Having taken a few hours break, anchored illegally in Aruba, we finally set sail for Colombia after lunch, making fast progress on a dead run in 35 knots of wind. The wind eased after nightfall and we put up a full main sail and Genoa to keep speed up, but then at about midnight we needed to reduce sail and Justin, Mark and I struggled to reef it down. Rolling it into the boom sounds easy, but in a gale thee battens flap around and get twisted, and the whole things jams up. So then we hoist the sail up again, and try to get it to roll better the next time. It took us three attempts, with the engine on trying to hold the boat head to wind, with waves crashing over us. Our downwind sailing seems so smooth, but as soon as you need to go in the other direction one realises how rough it is!
After that the wind dies again and we had a peaceful night sailing arriving off Cabo de la Vela at about 10:30. We turned in between the off lying islet and the headland, in a wind that had increase to 40 knots again. The desolate ochre desert landscape came down to a long sweep of beach around a vast bay behind the headland. Little villages with waterside huts were clustered along the shore with canoes drawn up on the beach. But for the square metal tower of the lighthouse and a glimpse of a Toyota pickup it could have been just as the Spanish conquistador saw it in 1499, when he named it because he though the pale rock was a distant sail.

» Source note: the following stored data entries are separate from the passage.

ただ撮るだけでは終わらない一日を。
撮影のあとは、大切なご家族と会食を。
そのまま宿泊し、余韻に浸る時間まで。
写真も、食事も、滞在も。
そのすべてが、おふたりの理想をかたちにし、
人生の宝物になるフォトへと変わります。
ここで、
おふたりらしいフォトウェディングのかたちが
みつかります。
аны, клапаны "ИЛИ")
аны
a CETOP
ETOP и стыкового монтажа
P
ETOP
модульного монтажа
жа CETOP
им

We motored along the bay in the howling wind, and watched a canoe ahead of us paddling shorewards laying out nets. Then we spotted plastic water bottles he and there and realised that these Guaraji tribespeople had strung nets out from the shore. As we made our way carefully along we eventually picked up one of these round the rudders and dropped anchor to sort it out. Finally we came to anchor at the north end of the bay in 3 metres of water, but still a good half mile out. Incongruously a flock of kite-surfers were here, racing back and forth with their colourful kites. A fishing boat full of curious young men came out to see us and hung alongside making conversation. Then we went ashore to explore, but Mark elected to stay onboard because he was concerned about our illegal landing and the thought of years in a Colombian jail!.

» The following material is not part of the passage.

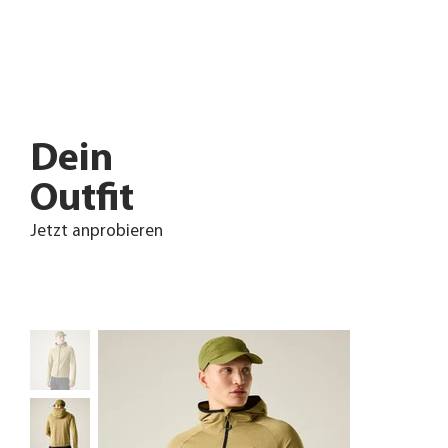
Dein
Outfit
Jetzt anprobieren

Ashore we hauled up the dinghy and strolled along the beach where a few young people were watching the kite surfers race past. The front was lined with huts made of split reed or bamboo, some with hammocks strung in rows, where presumably the kite-surfers sleep. Once in amongst the huts we found little cafe shacks and lots of kite surfing schools. We stopped in a shady cafe where a couple of Argentineans were playing cards, and with Emily's best Spanish managed to order Fish for lunch and a banana and passion fruit smoothie.

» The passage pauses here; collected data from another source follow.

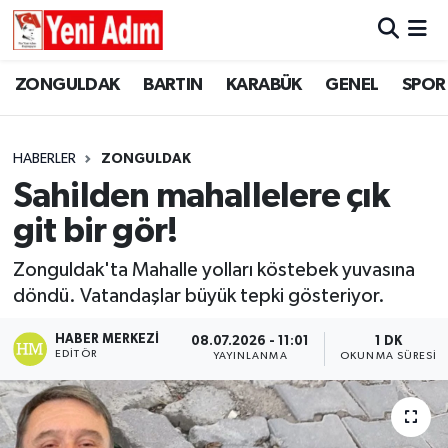
ZONGULDAK
ZONGULDAK
Zonguldak Hava Durumu
ZONGULDAK
BARTIN
KARABÜK
GENEL
SPOR
SPOR
BARTIN
Zonguldak Trafik Yoğunluk Haritası
HABERLER
ZONGULDAK
ASAYİŞ
KARABÜK
Süper Lig Puan Durumu ve Fikstür
Sahilden mahallelere çık
git bir gör!
GÜNCEL
GENEL
Tüm Manşetler
Zonguldak'ta Mahalle yolları köstebek yuvasına
SİYASET
SPOR
Son Dakika Haberleri
döndü. Vatandaşlar büyük tepki gösteriyor.
RESMİ İLAN
SİYASET
Haber Arşivi
HABER MERKEZI
08.07.2026 - 11:01
1 DK
EDITÖR
YAYINLANMA
OKUNMA SÜRESI
SAĞLIK
GÜNCEL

We were soon engulfed in a tide of children selling woven goods followed shortly by their mothers. Grandmothers and aunties. Since we only had dollars, buying things wasn't easy, but the Argentinean couple kindly offered to change some for us.
Our fish, when it eventually arrived was excellent red snapper.
Back on board we set sail again hoping to make another stop tomorrow evening before reaching Cartagena. Big winds and big seas as I write, but Emily produced a great sweet potato tagine for supper.